═════ INFORMATION GIVEN
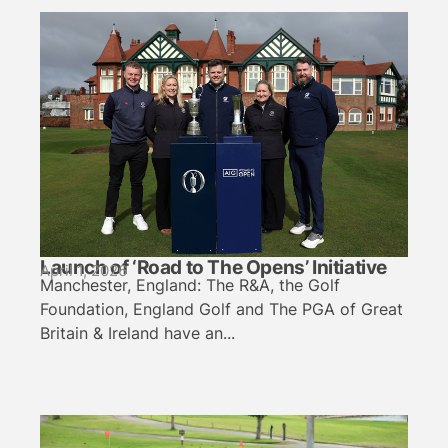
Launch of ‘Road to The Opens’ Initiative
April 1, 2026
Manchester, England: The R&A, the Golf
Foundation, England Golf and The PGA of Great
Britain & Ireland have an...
══════════
#### THE TASK
Where an entry holds an image, drop the image and copy the remaining text exactly.

#### FINAL ANSWER
Launch of ‘Road to The Opens’ Initiative
April 1, 2026
Manchester, England: The R&A, the Golf
Foundation, England Golf and The PGA of Great
Britain & Ireland have an...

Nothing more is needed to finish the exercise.